Stéphane SSC-Addicted Points: 470 More actions · Answer 12

hum...

That's really weird: For 10 ip, it takes 7-8 seconds. For 100, it takes about a minute which is slower than my problem at the beginning.

BUT!

If I try with 40 or 50 ip, it executes in a flash: 1 second!

The difference is in uses table spool (lazy spool) in the first case but only clustered index seek in the second case.

What the ...???

By the way, in the prod environment, it's going to be up to 1000 ip.

Stephane

Stéphane SSC-Addicted Points: 470 More actions · Answer 13

I really don't get it...

10-20-30 ip uses the lazy spool so it takes several seconds.

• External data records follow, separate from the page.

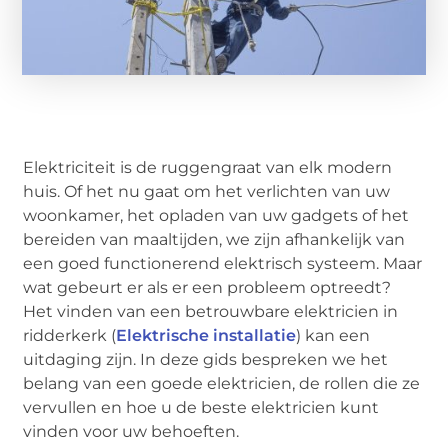
Elektriciteit is de ruggengraat van elk modern
huis. Of het nu gaat om het verlichten van uw
woonkamer, het opladen van uw gadgets of het
bereiden van maaltijden, we zijn afhankelijk van
een goed functionerend elektrisch systeem. Maar
wat gebeurt er als er een probleem optreedt?
Het vinden van een betrouwbare elektricien in
ridderkerk (
Elektrische installatie
) kan een
uitdaging zijn. In deze gids bespreken we het
belang van een goede elektricien, de rollen die ze
vervullen en hoe u de beste elektricien kunt
vinden voor uw behoeften.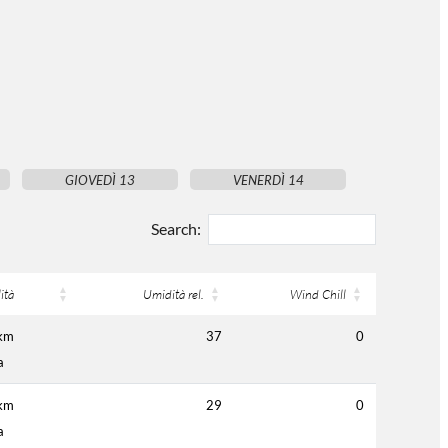
GIOVEDÌ 13
VENERDÌ 14
Search:
lità
Umidità rel.
Wind Chill
km
37
0
a
km
29
0
a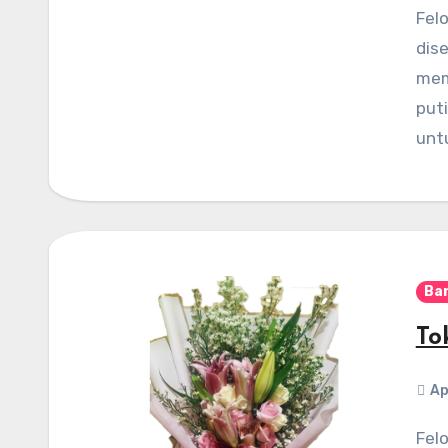
Felondra Florist – Pilihan jenis bunga yang
dis
mem
put
unt
Ba
To
Ap
Felondra Florist – Sulit untuk menemukan seorang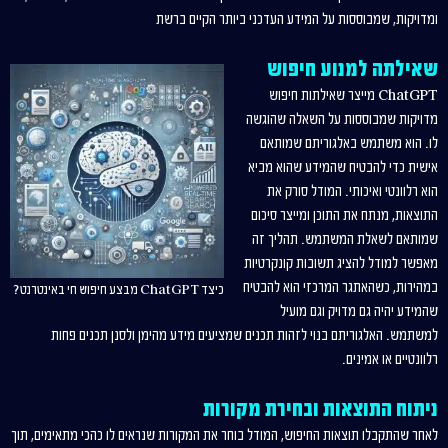
ומדויקות, שמבוססות על המידע העדכני ביותר הקיים ברשת
שאילתה למנוע חיפוש
ChatGPT מייצר שאילתות חיפוש
מדויקות שמבוססות על השאלה שהוגשה
לו. הוא משתמש באלגוריתם שמותאם
אישית כדי להבטיח שהמידע שהוא מביא
הוא רלוונטי ואיכותי. המודל סורק את
התוצאות, מנתח את התוכן ומייצר סיכום
שמותאם לשאלת המשתמש. תהליך זה
מאפשר למודל להציג תשובות קונקרטיות
במהירות, כשהאתגר המרכזי הוא להבטיח
כיצד ChatGPT מבצע חיפוש חי באינטרנט?
שהמידע יהיה גם מדויק וגם מועיל
למשתמש. האלגוריתם בנוי לזהות תכנים שמציעים מידע מהימן ולסנן תכנים פחות
רלוונטיים או אמינים.
ניתוח התוצאות ובחירת מקורות
לאחר שהתקבלו תוצאות החיפוש, המודל בוחר את המקורות שנראים לו כהכי מתאימים, תוך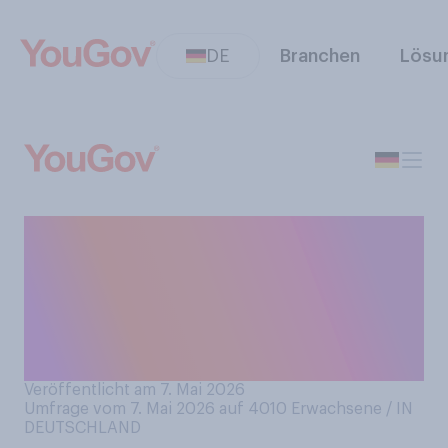
DE
Branchen
Lösu
Am kommenden Sonntag, 10.
Mai 2026, ist Muttertag.
Werden Sie in diesem Jahr
Ihrer Mutter ein Geschenk
zum Muttertag machen?
Veröffentlicht am 7. Mai 2026
Umfrage vom 7. Mai 2026 auf 4010
Erwachsene / IN
DEUTSCHLAND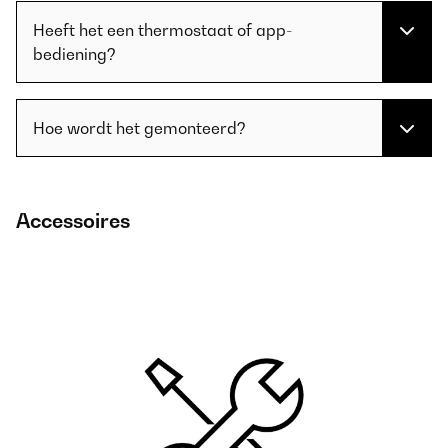
Heeft het een thermostaat of app-
bediening?
Hoe wordt het gemonteerd?
Accessoires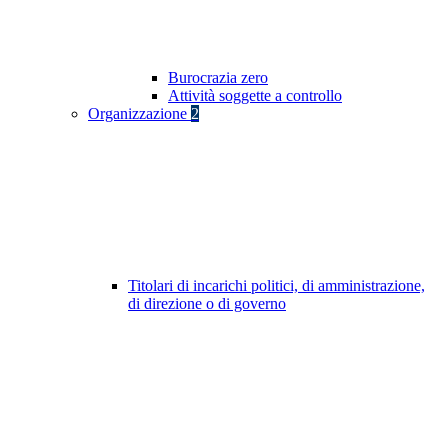
Burocrazia zero
Attività soggette a controllo
Organizzazione
2
Titolari di incarichi politici, di amministrazione,
di direzione o di governo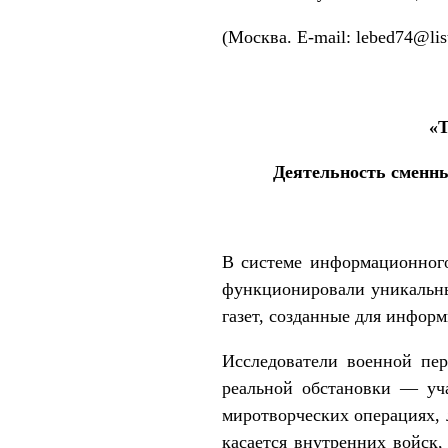
(Москва. Е-mail: lebed74@list
«Т
Деятельность сменны
В системе информационного
функционировали уникальны
газет, созданные для инфор
Исследователи военной пе
реальной обстановки — уч
миротворческих операциях,
касается внутренних войск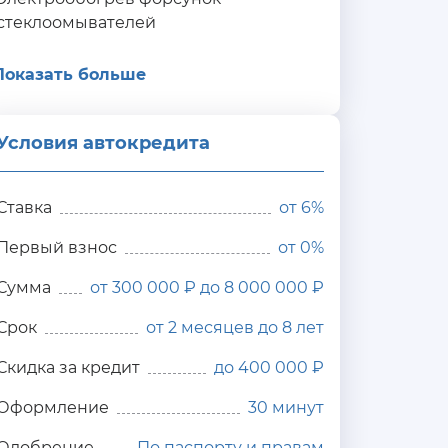
стеклоомывателей
Показать больше
Условия автокредита
ия
редита
Ставка
от
6%
Первый взнос
от 0%
Сумма
от 300 000 ₽ до 8 000 000 ₽
Срок
от 2 месяцев до 8 лет
Скидка за кредит
до 400 000 ₽
Оформление
30 минут
Одобрение
По паспорту и правам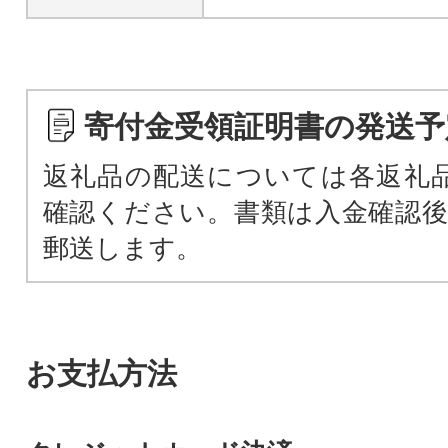
寄付金受領証明書の発送予
返礼品の配送については各返礼
確認ください。書類は入金確認後
郵送します。
お支払方法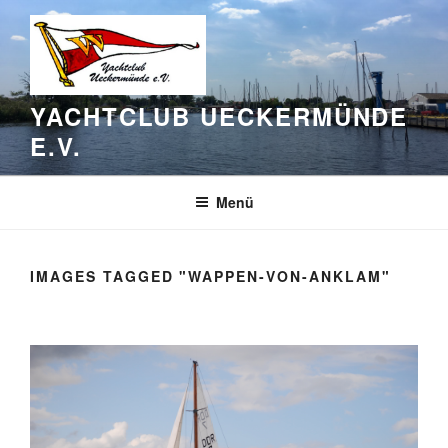
Zum
Inhalt
springen
YACHTCLUB UECKERMÜNDE
E.V.
Menü
IMAGES TAGGED "WAPPEN-VON-ANKLAM"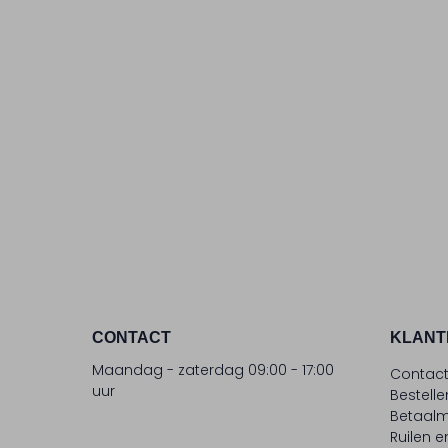
CONTACT
KLANT
Maandag - zaterdag 09:00 - 17:00
Contac
uur
Bestell
Betaalm
Ruilen e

40-50-60 ip uses the clustered index seek so it executes in a flash.

70 and more also uses the lazy spool so it takes more than a minute.

Is there a way to force the use of the index instead of the costly table spool?

By the way, it's a clustered index SCAN with the table spool instead of a clustered index seek. What's the difference?

Thanks

Stephane

Ninja's_RGR'us SSC Guru Points: 294069 More actions · Answer 14

SCAN : reads all rows.

SEEK : binary search algorithm to find only the required row.

Could you reindex and / or update the statistics on the table.

If that doesn't help you could always use index and join hints (last resort).